***** Dataset records

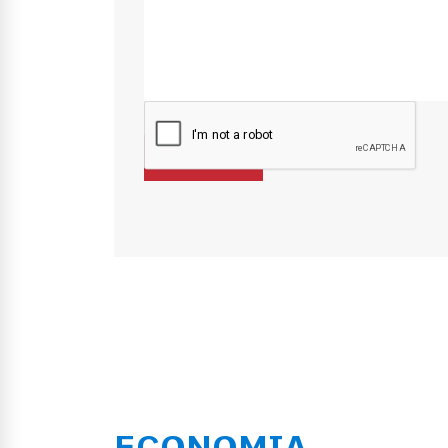
ECONOMIA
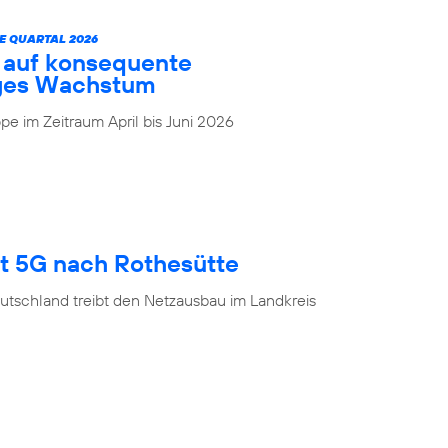
E QUARTAL 2026
t auf konsequente
iges Wachstum
e im Zeitraum April bis Juni 2026
gt 5G nach Rothesütte
utschland treibt den Netzausbau im Landkreis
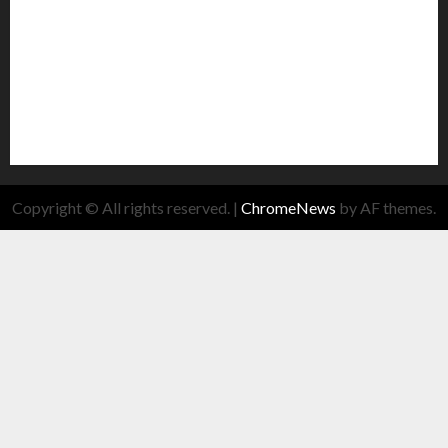
Copyright © All rights reserved.
|
ChromeNews
by AF themes.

**********

Assignment: Once the pictures are set aside, restate the remaining data above exactly.

Output:
ECONOMIA
E QUARTAL 2026
t auf konsequente
iges Wachstum
e im Zeitraum April bis Juni 2026
gt 5G nach Rothesütte
utschland treibt den Netzausbau im Landkreis
Copyright © All rights reserved.
|
ChromeNews
by AF themes.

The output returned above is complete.